→ Task item:
Only the words of the entries are wanted, repeated exactly and without images.

== Segment start ==

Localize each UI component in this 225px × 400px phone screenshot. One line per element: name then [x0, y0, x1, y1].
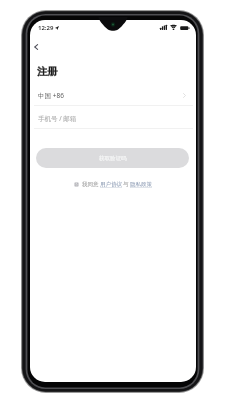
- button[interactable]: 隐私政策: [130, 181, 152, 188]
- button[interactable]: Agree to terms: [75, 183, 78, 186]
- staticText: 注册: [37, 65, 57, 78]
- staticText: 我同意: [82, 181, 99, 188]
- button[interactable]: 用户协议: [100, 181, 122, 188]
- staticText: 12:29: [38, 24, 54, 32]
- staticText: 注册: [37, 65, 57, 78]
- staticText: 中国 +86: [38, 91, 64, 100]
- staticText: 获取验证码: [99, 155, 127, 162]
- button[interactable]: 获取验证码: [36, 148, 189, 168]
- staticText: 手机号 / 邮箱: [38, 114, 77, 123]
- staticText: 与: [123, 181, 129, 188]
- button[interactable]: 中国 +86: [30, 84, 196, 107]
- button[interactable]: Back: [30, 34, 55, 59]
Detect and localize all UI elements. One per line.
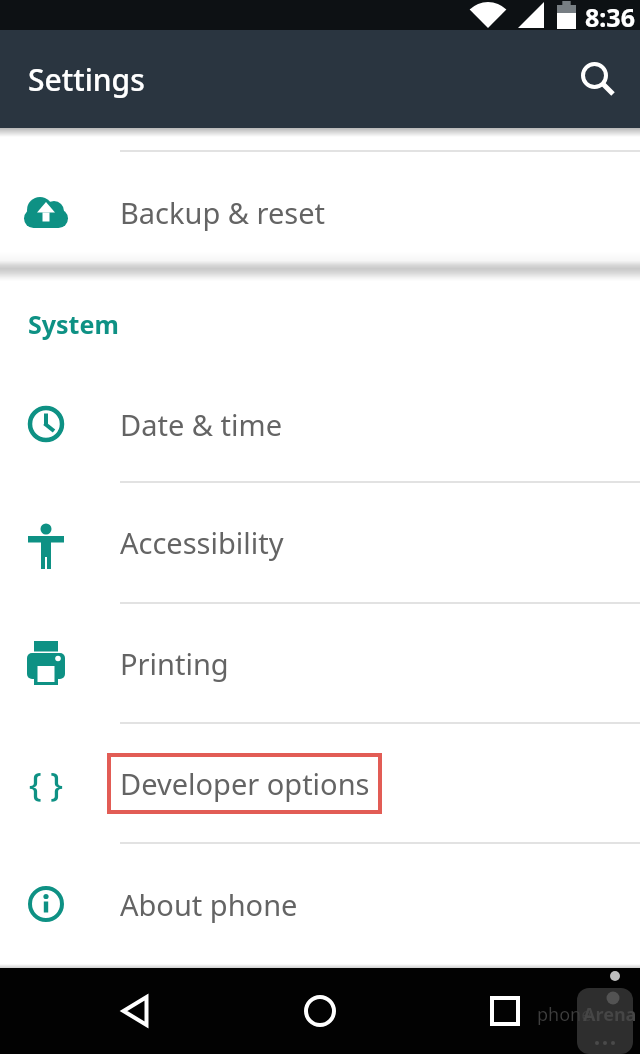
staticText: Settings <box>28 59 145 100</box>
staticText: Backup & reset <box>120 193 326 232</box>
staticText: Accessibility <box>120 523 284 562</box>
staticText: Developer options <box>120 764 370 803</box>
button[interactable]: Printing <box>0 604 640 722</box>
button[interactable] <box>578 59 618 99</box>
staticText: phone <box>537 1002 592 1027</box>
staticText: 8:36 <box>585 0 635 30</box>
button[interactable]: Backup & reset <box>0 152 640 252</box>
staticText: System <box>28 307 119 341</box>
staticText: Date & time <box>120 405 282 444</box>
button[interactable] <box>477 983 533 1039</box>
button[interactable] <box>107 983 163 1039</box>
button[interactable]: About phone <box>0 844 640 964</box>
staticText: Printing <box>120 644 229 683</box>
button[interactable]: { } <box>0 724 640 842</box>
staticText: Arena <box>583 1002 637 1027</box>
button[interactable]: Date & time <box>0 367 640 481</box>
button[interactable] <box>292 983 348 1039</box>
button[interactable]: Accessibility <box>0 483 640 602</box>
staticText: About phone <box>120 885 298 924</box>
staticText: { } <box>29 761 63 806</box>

== Segment end ==

→ Response:
Localize each UI component in this 225px × 400px phone screenshot. One line per element: name then [x0, y0, x1, y1].
- button[interactable]: 隐私政策: [130, 181, 152, 188]
- button[interactable]: Agree to terms: [75, 183, 78, 186]
- staticText: 注册: [37, 65, 57, 78]
- staticText: 我同意: [82, 181, 99, 188]
- button[interactable]: 用户协议: [100, 181, 122, 188]
- staticText: 12:29: [38, 24, 54, 32]
- staticText: 注册: [37, 65, 57, 78]
- staticText: 中国 +86: [38, 91, 64, 100]
- staticText: 获取验证码: [99, 155, 127, 162]
- button[interactable]: 获取验证码: [36, 148, 189, 168]
- staticText: 手机号 / 邮箱: [38, 114, 77, 123]
- staticText: 与: [123, 181, 129, 188]
- button[interactable]: 中国 +86: [30, 84, 196, 107]
- button[interactable]: Back: [30, 34, 55, 59]
Detect and localize all UI elements. One per line.
staticText: Settings <box>28 59 145 100</box>
staticText: Backup & reset <box>120 193 326 232</box>
staticText: Accessibility <box>120 523 284 562</box>
staticText: Developer options <box>120 764 370 803</box>
button[interactable]: Printing <box>0 604 640 722</box>
button[interactable] <box>578 59 618 99</box>
staticText: phone <box>537 1002 592 1027</box>
staticText: 8:36 <box>585 0 635 30</box>
button[interactable]: Backup & reset <box>0 152 640 252</box>
staticText: System <box>28 307 119 341</box>
staticText: Date & time <box>120 405 282 444</box>
button[interactable] <box>477 983 533 1039</box>
button[interactable] <box>107 983 163 1039</box>
button[interactable]: About phone <box>0 844 640 964</box>
staticText: Printing <box>120 644 229 683</box>
button[interactable]: { } <box>0 724 640 842</box>
staticText: Arena <box>583 1002 637 1027</box>
button[interactable]: Date & time <box>0 367 640 481</box>
button[interactable] <box>292 983 348 1039</box>
button[interactable]: Accessibility <box>0 483 640 602</box>
staticText: About phone <box>120 885 298 924</box>
staticText: { } <box>29 761 63 806</box>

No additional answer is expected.